Hat jemand Erfahrungen mit dem Bike?

http://www.mountainbike-magazin.de/mountainbikes/test-gt-avalanche-1-0.792376.2.htm


----------



## gt84 (30. Juni 2013)

Hi,

ich habe mir vor kurzem das 2012er Avalanche (1.0) gekauft. Die Pro und Contra Punkte kann ich bis auf die Federgabel bestätigen. Ist mein erstes Bike mit einer Federgabel, somit habe ich keine Vegleichsmöglichkeiten. Für meine Ansprüche (Trails fahren) reicht es auf jeden Fall!


----------



## MTB-News.de




----------



## Tomorrow1 (30. Juni 2013)

gt84 schrieb:


> Hi,
> 
> ich habe mir vor kurzem das 2012er Avalanche (1.0) gekauft. Die Pro und Contra Punkte kann ich bis auf die Federgabel bestätigen. Ist mein erstes Bike mit einer Federgabel, somit habe ich keine Vegleichsmöglichkeiten. Für meine Ansprüche (Trails fahren) reicht es auf jeden Fall!

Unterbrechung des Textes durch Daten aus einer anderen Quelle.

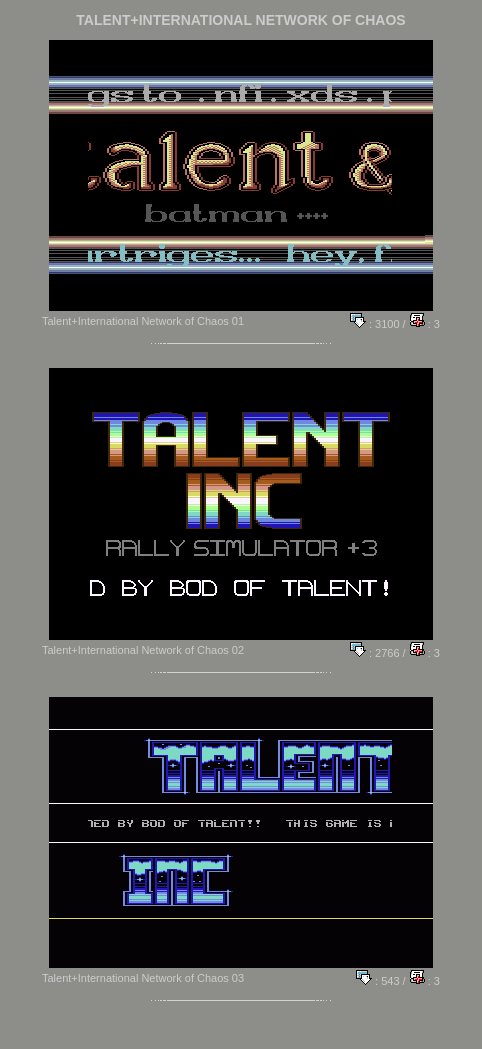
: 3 (424, 324)
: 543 (378, 981)
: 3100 (375, 324)
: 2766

Die Modelljahre scheinen sich nur minimal zu unterscheiden. Was gezahlt?
Was mich nur stutzig gemacht hat, das das diesjährige Modell ein "sehr gut" bekam - ebenso wie das Bulls Copperhead 3. Obwohl das Bulls doch bessere Komponenten hat. Frage mich daher, wie Mountain Bike da zu einem "sehr gut" kommt...hmmmm


----------



## cleiende (30. Juni 2013)

Nicht so sehr auf Testberichte fixieren sondern das Rad beim Händler probefahren. Das eigene "Arschgefühl" ist da unersetzbar.
Oft genug gilt:  Testergebnis = f(Anzeigevolumen) 

Siehe C***** oder beim Speiseeis, ein Schelm wer Böses....


----------



## gt84 (1. Juli 2013)

Ja, da scheint es nur marginale Ausstattungsunterschiede zu geben. Ich habe für meins 650 Euro bezahlt (gekauft im März als Vorjahresmodell).


----------



## Tomorrow1 (2. Juli 2013)

Habe auch ein Angebot über 650.- für das Modell 2013. Bin gestern damit gefahren- Größe L. Wow. Ich muss sagen, das Bike ist sehr interessant. Die Geometrie der GT's ist sehr angenehm. Puristisch, agil und solide verarbeitet. Die zwei unterschiedlichen Reifenstärken, machen sich bemerkbar. Federgabel ist wirklich einen Tick mau. Ich hatte nach Sekunden das Gefühl, ich verschmelze mit dem Bike und werde Eins. Man sitzt richtig "drin", im Bike. Das Gefühl hatte ich bei den Cube-Bikes nicht. Auch nicht bei Ghost. Bei letzteren hatte ich das Gefühl, ich sitze "auf" einem Brett. Auch das Gt Karakoram 1.0- also die 29"-Variante, fährt sich erstaunlich gut. Manko: Bei meinem Angebot muss ich die Flower-Power-Retro silver polish-Nummer nehmen- das schwarz ist ausverkauft für das Angebot. Aber Egal. Für 650.- ist das Bike ein absolutes Schnäppchen. Preis-Leistungsverhältnis mega.


----------